Вместе со станцией он получил и остаток персонала — тех, кто не решился бросить насиженное место и рискнул попробовать себя под новым началом. Остальные ушли, не оборачиваясь, и Варгрим их не держал. Рабочие люди слишком часто живут по памяти: к прежним порядкам привыкают так же крепко, как к запаху своего дома. Ломать такие привычки — занятие бесполезное, только силы потратишь. Пусть уходят, если не способны работать иначе. Он понимал это и не испытывал ни раздражения, ни обиды. Слишком давно научился видеть разницу между потерей и расчисткой пространства. Ушедшие сами выбрали для себя дорогу, а оставшиеся уже были те, с кем предстояло строить новое. И все же Варгрим смотрел на них больше как на сырой материал, с которым еще предстоит работать. Станция требовала порядка, и он собирался навести его так же методично, как наводил порядок в собственных сокровищах.
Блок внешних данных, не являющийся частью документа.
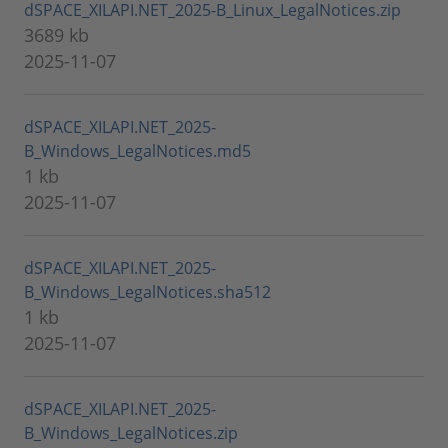
dSPACE_XILAPI.NET_2025-B_Linux_LegalNotices.zip
3689 kb
2025-11-07
dSPACE_XILAPI.NET_2025-
B_Windows_LegalNotices.md5
1 kb
2025-11-07
dSPACE_XILAPI.NET_2025-
B_Windows_LegalNotices.sha512
1 kb
2025-11-07
dSPACE_XILAPI.NET_2025-
B_Windows_LegalNotices.zip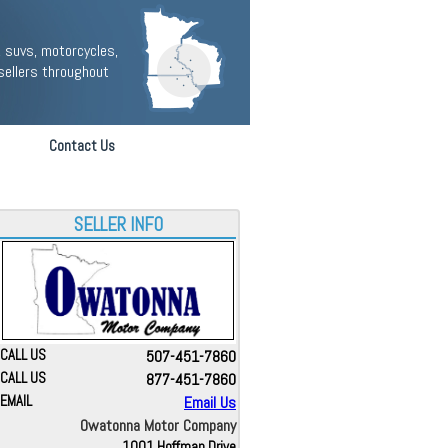
 suvs, motorcycles,
sellers throughout
Contact Us
SELLER INFO
CALL US
507-451-7860
CALL US
877-451-7860
EMAIL
Email Us
Owatonna Motor Company
1001 Hoffman Drive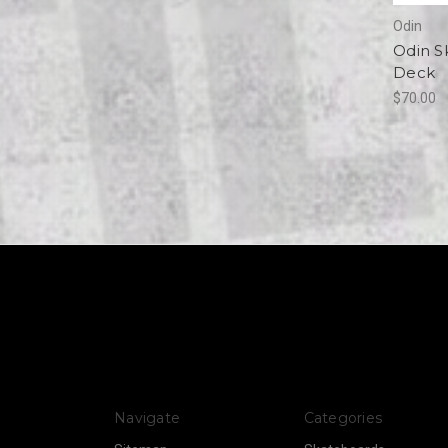
Odin
Odin S
Deck
$70.00
Navigate
Categories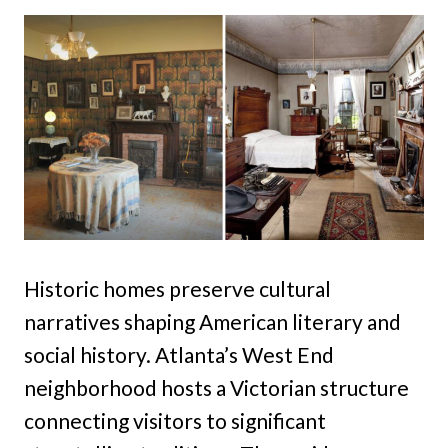
Historic homes preserve cultural
narratives shaping American literary and
social history. Atlanta’s West End
neighborhood hosts a Victorian structure
connecting visitors to significant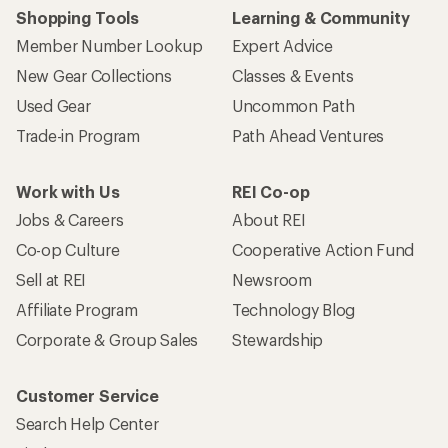
Shopping Tools
Learning & Community
Member Number Lookup
Expert Advice
New Gear Collections
Classes & Events
Used Gear
Uncommon Path
Trade-in Program
Path Ahead Ventures
Work with Us
REI Co-op
Jobs & Careers
About REI
Co-op Culture
Cooperative Action Fund
Sell at REI
Newsroom
Affiliate Program
Technology Blog
Corporate & Group Sales
Stewardship
Customer Service
Search Help Center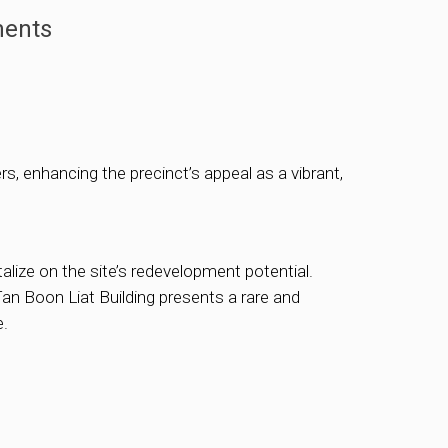
ments
s, enhancing the precinct’s appeal as a vibrant,
talize on the site’s redevelopment potential.
an Boon Liat Building presents a rare and
e.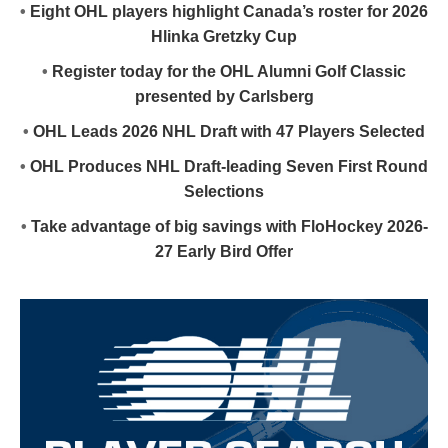
•
Eight OHL players highlight Canada’s roster for 2026
Hlinka Gretzky Cup
•
Register today for the OHL Alumni Golf Classic
presented by Carlsberg
•
OHL Leads 2026 NHL Draft with 47 Players Selected
•
OHL Produces NHL Draft-leading Seven First Round
Selections
•
Take advantage of big savings with FloHockey 2026-
27 Early Bird Offer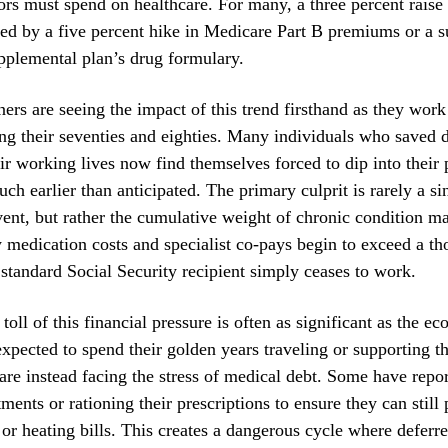
rs must spend on healthcare. For many, a three percent raise i
ted by a five percent hike in Medicare Part B premiums or a 
upplemental plan’s drug formulary.
ners are seeing the impact of this trend firsthand as they work
ng their seventies and eighties. Many individuals who saved d
ir working lives now find themselves forced to dip into their 
ch earlier than anticipated. The primary culprit is rarely a si
vent, but rather the cumulative weight of chronic condition 
edication costs and specialist co-pays begin to exceed a th
 standard Social Security recipient simply ceases to work.
toll of this financial pressure is often as significant as the e
xpected to spend their golden years traveling or supporting th
are instead facing the stress of medical debt. Some have repo
ments or rationing their prescriptions to ensure they can still 
 or heating bills. This creates a dangerous cycle where deferre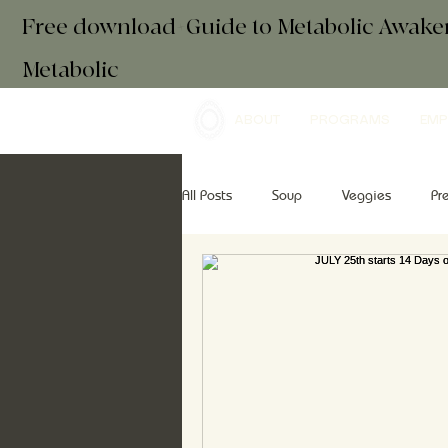
Free download+Guide to Metabolic Awak
Metabolic
ABOUT
PROGRAMS
EMP
All Posts
Soup
Veggies
Pr
Drinks
Essential Oils
Brea
retreats
mindfulness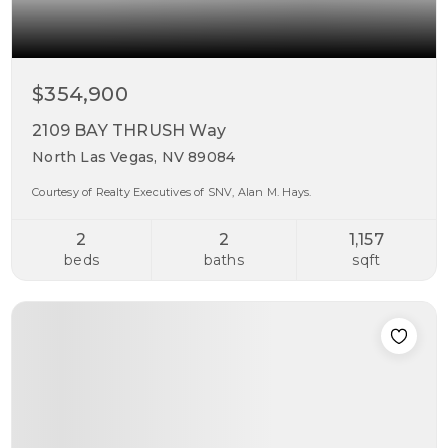
$354,900
2109 BAY THRUSH Way
North Las Vegas, NV 89084
Courtesy of Realty Executives of SNV, Alan M. Hays.
2
2
1,157
beds
baths
sqft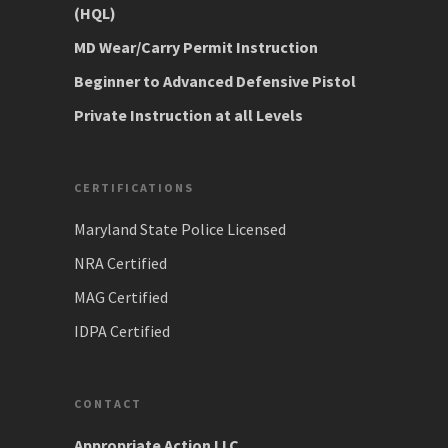
(HQL)
MD Wear/Carry Permit Instruction
Beginner to Advanced Defensive Pistol
Private Instruction at all Levels
CERTIFICATIONS
Maryland State Police Licensed
NRA Certified
MAG Certified
IDPA Certified
CONTACT
Appropriate Action LLC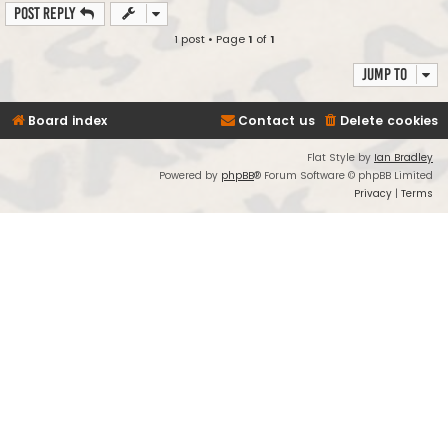
Post Reply
1 post • Page
1
of
1
Jump to
Board index
Contact us
Delete cookies
Flat Style by
Ian Bradley
Powered by
phpBB
® Forum Software © phpBB Limited
Privacy
|
Terms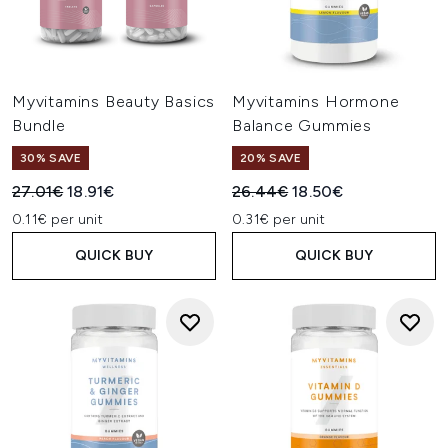
Myvitamins Beauty Basics
Myvitamins Hormone
Bundle
Balance Gummies
30% SAVE
20% SAVE
Recommended Retail Price:
Current price:
Recommended Retail Price:
Current price:
27.01€
18.91€
26.44€
18.50€
0.11€ per unit
0.31€ per unit
QUICK BUY
QUICK BUY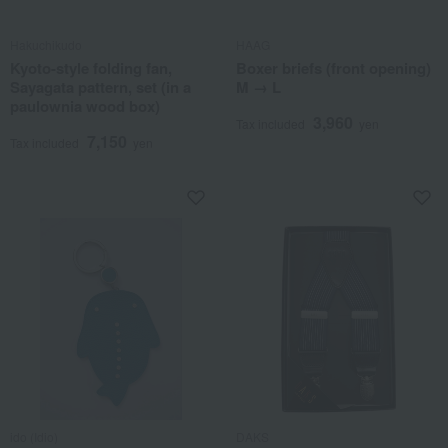
Hakuchikudo
HAAG
Kyoto-style folding fan,
Boxer briefs (front opening)
Sayagata pattern, set (in a
M → L
paulownia wood box)
3,960
Tax included
yen
7,150
Tax included
yen
ido (Idio)
DAKS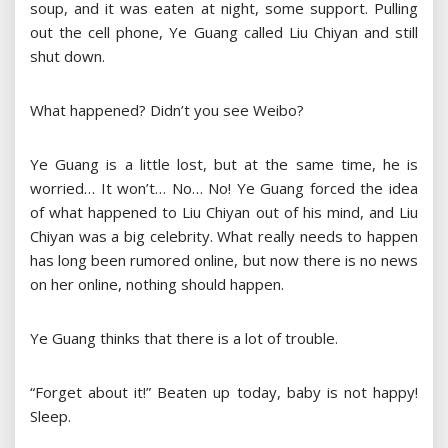
soup, and it was eaten at night, some support. Pulling
out the cell phone, Ye Guang called Liu Chiyan and still
shut down.
What happened? Didn’t you see Weibo?
Ye Guang is a little lost, but at the same time, he is
worried… It won’t… No… No! Ye Guang forced the idea
of ​​what happened to Liu Chiyan out of his mind, and Liu
Chiyan was a big celebrity. What really needs to happen
has long been rumored online, but now there is no news
on her online, nothing should happen.
Ye Guang thinks that there is a lot of trouble.
“Forget about it!” Beaten up today, baby is not happy!
Sleep.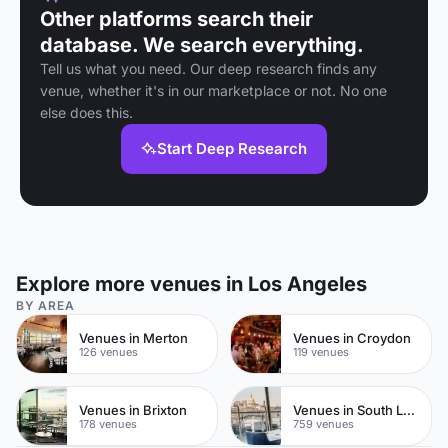
Other platforms search their
database. We search everything.
Tell us what you need. Our deep research finds any
venue, whether it's in our marketplace or not. No one
else does this.
Start Deep Research
Explore more venues in Los Angeles
BY AREA
Venues in Merton
Venues in Croydon
126 venues
119 venues
Venues in Brixton
Venues in South London
178 venues
759 venues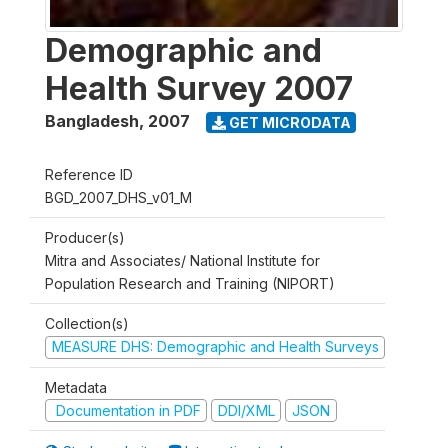
Demographic and
Health Survey 2007
Bangladesh
,
2007
GET MICRODATA
Reference ID
BGD_2007_DHS_v01_M
Producer(s)
Mitra and Associates/ National Institute for
Population Research and Training (NIPORT)
Collection(s)
MEASURE DHS: Demographic and Health Surveys
Metadata
Documentation in PDF
DDI/XML
JSON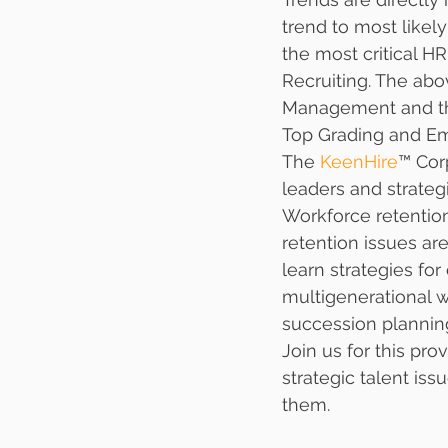
trend to most likel
the most critical H
Recruiting. The abo
Management and ther
Top Grading and Em
The 
KeenHire
™ Cor
leaders and strateg
Workforce retention 
retention issues are
learn strategies fo
multigenerational w
succession plannin
Join us for this pro
strategic talent iss
them. 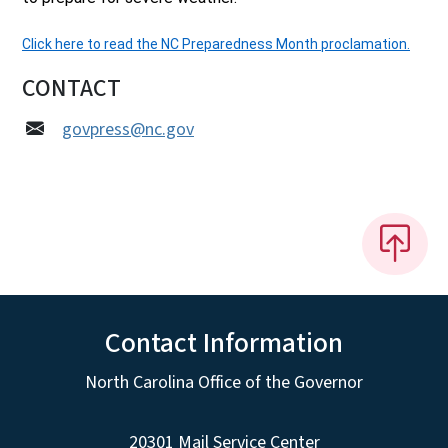
Click here to read the NC Preparedness Month proclamation.
CONTACT
govpress@nc.gov
Contact Information
North Carolina Office of the Governor
20301 Mail Service Center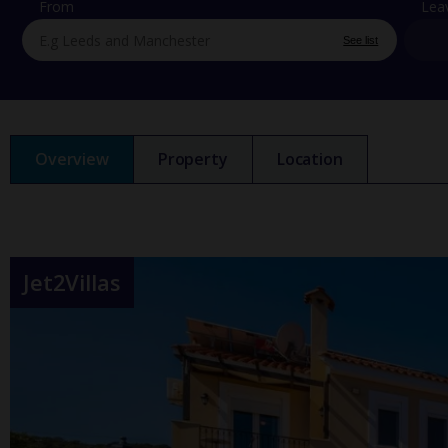
From
Lea
See list
Overview
Property
Location
Jet2Villas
И сегодня, после заключения всех бумаг, он сидел в кабинете станции, иронично обставленном так, будто прежние владельцы, покидая это место, прошлись по нему как мародеры. Все, что имело хоть малейшую ценность, исчезло: книги, личные вещи, мелкие украшения, которые создают ощущение живого присутствия. Остались только голые тяжелые стены, массивная мебель и пара предметов, стоящих явно не к месту. Стол, словно привезенный для демонстрации «состоятельности», и кресло, слишком новое и слишком неуютное. Несколько безвкусных картин на стенах, написанных для того, чтобы прикрыть пустоту. Впрочем, Варгрим не возражал. Его волновали другие проблемы.
На столе лежали документы прошлой организации. Чересчур аккуратные, до абсурда чистые. Глянцевая бумага с едва уловимым запахом свежей типографии, идеально выверенные столбцы цифр, ровные строчки, где не нашлось места ни единой ошибке, ни помарке, ни следу человеческой руки. Все выглядело так, словно фирма до последнего дня процветала, словно ее дела шли блестяще, а продажи и производство — на подъеме. Но именно эта «совершенность» и выдавала ложь. Станции, которые процветают, не выставляют на продажу. Компании, что на подъеме, не избавляются от целых доков. И чем больше он листал эти бумаги, тем явственнее чувствовал фальшь.
Варгрим лениво перевернул страницу, золотые глаза сузились. Он провел ногтем по полю отчета, оставив тонкую царапину на идеально гладкой бумаге, и тихо усмехнулся уголком губ. Чужая ложь всегда слишком заметна для того, кто привык взвешивать золото на когтях. Слишком ровные цифры, слишком глянцевые слова. Это был не отчет — это была красивая сказка, написанная для дураков. И в этой сказке явно чего-то не хватало.
Он откинулся в кресле, растянувшись так, будто все вокруг было создано лишь для его удобства, и крутил в пальцах золотую монету. Металл звякал тихо, лениво, каждый щелчок отзывался короткой вспышкой света под лампой и тут же тек обратно в его ладонь. Золотые волосы свободно струилась по плечам, падали на грудь, ложилась на спинку кресла рекой света. В этом блеске было что-то усыпляюще-томное, но вместе с тем опасное: как в тихом течении, которое внезапно способно сорваться в стремнину. Его густой и вязкий взгляд скользил по страницам неторопливо, почти равнодушно. Но за этой ленивой поверхностью угадывалась скрытая насмешка и уверенность хищника, которому нет нужды торопиться. Легкая тень улыбки тронула губы, и от нее в воздухе будто повеяло холодом.
Станция молчала. Гул реакторов тянулся из глубин корпуса, ровный, казалось бы, успокаивающий. Но для Варгрима этот ритм звучал как фальшивая мелодия, слишком ровная, чтобы быть настоящей. За бело-золотыми панелями он слышал пустоту и хаос с которыми ему придется разбираться.